Comment by quotemstr
1 day ago
That's what the "Profiles" feature is. The problem is that any nontrivial real world program in a non-GC language needs non-owning reference types to perform well, and you can't express the rules for safe use of non-owning references without augmenting the language. People have tried. You need something more sophisticated than using smart pointers for everything. In the limit, smart pointers for everything is just called "Python".
What infuriates me about the C++ safety situation is that C++ is by and large a better, more expressive language than Rust is, particularly with respect to compile time type level metaprogramming. And I am being walked hands handcuffed behind my back, alongside everyone else, into the Rust world with its comparatively anemic proc macro shit because the C++ committee can't be bothered to care about memory safety.
Because of the C++ standards committee's misfeasance, I'm going to have to live in a world where I don't get to use some of my favorite programming techniques.
> You need something more sophisticated than using smart pointers for everything. In the limit, smart pointers for everything is just called "Python".
I don't see how that follows at all. What makes Python Python (and slow!) is dynamic dispatch everywhere down to the most primitive things. Refcounted smart pointers are a very minor thing in the big picture, which is why we've seen Python implementations without them (Jython, IronPython). Performance-wise, yes, refcounting certainly isn't cheap, but you just do that and keep everything else C++-like, the overall performance profile of such a language is still much closer to C++ than to something like Python.
You can also have refcounting + something like `ref` types in modern C# (which are essentially restricted-lifetime zero-overhead pointers with inferred or very simplistic lifetimes):
https://learn.microsoft.com/en-us/dotnet/csharp/language-ref...
It doesn't cover all the cases that a full-fledged borrow checked with explicit lifetime annotations can, but it does cover quite a few; perhaps enough to adopt the position that refcounting is "good enough" for the rest.
> Jython, IronPython
Both of which have modern, concurrent, parallel, and generational garbage collectors.

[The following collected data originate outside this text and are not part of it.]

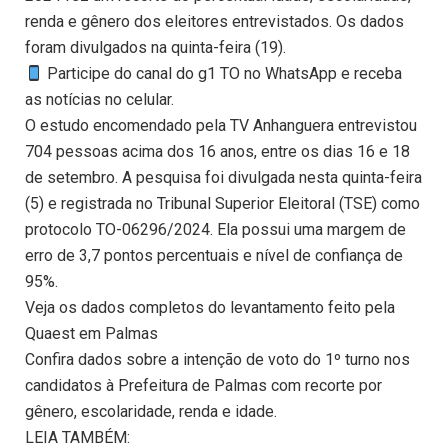
renda e gênero dos eleitores entrevistados. Os dados
foram divulgados na quinta-feira (19).
Participe do canal do g1 TO no WhatsApp e receba
as notícias no celular.
O estudo encomendado pela TV Anhanguera entrevistou
704 pessoas acima dos 16 anos, entre os dias 16 e 18
de setembro. A pesquisa foi divulgada nesta quinta-feira
(5) e registrada no Tribunal Superior Eleitoral (TSE) como
protocolo TO-06296/2024. Ela possui uma margem de
erro de 3,7 pontos percentuais e nível de confiança de
95%.
Veja os dados completos do levantamento feito pela
Quaest em Palmas
Confira dados sobre a intenção de voto do 1º turno nos
candidatos à Prefeitura de Palmas com recorte por
gênero, escolaridade, renda e idade.
LEIA TAMBÉM:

Python doesn't have lvalues in the way that C++ and Rust do. You can't refcount everything and still pass lvalues to subobjects. If lvalues to subobjects are important, you need borrow checking.

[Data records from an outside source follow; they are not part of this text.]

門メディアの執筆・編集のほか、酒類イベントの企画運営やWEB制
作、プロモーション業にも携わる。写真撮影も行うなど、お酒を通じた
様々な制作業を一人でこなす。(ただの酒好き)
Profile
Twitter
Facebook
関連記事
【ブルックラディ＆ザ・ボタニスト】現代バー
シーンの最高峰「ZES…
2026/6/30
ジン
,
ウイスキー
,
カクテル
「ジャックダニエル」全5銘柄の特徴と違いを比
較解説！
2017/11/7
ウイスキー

> In the limit, smart pointers for everything is just called "Python".
To be more precise, it's old Python. Recent versions of Python use a gc.
> And I am being walked hands handcuffed behind my back, alongside everyone else, into the Rust world with its comparatively anemic proc macro shit because the C++ committee can't be bothered to care about memory safety.

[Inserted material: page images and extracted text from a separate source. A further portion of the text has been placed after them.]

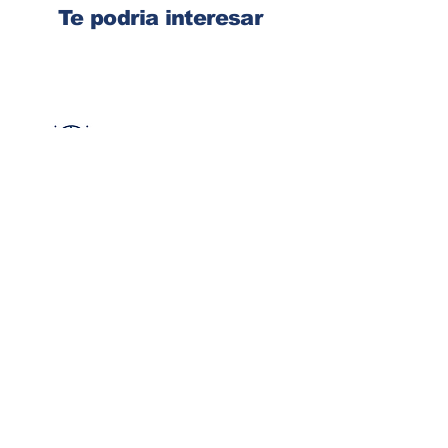
Te podria interesar
Ingresa tu dirección de email
Suscribirse
Contacto
Corre:
congelsa@congelsa.com
WhatsApp:
4040-4606
Teléfono:
2440-8150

Out of curiosity (as someone working on static analysis), what properties would you like your compiler to check?
To be even more precise:
> Reference counting is the primary mechanism of garbage collection, however, it doesn’t work when the references have cycles between them and for handling such cases it employs the GC.
I've been thinking for a while now about using dependant typing to enforce good numerics in numerics kernels. Wouldn't it be nice if we could propagate value bounds and make catastrophic cancellation a type error?
Have you worked much with SAL and MIDL from Microsoft? Using SAL (an aesthetically hideous but conceptually beautiful macro based gradual typing system for C and C++) overlay guarantees about not only reference safety but also sign comparison restriction, maximum buffer sizes, and so on.
Dependent types in well-behaved, well-defined snippets of C++ dedicated to numeric kernels?
While I think it's a great idea, this also sounds like it would require fairly major rewrites (and possibly specialized libraries?), which suggests that it would be hard to get much buy-in.
Please do this.
But first: we need to take step-zero and introduce a type "r64": a "f64" that is not nan/inf.
Rust has its uint-thats-not-zero - why not the same for floating point numbers??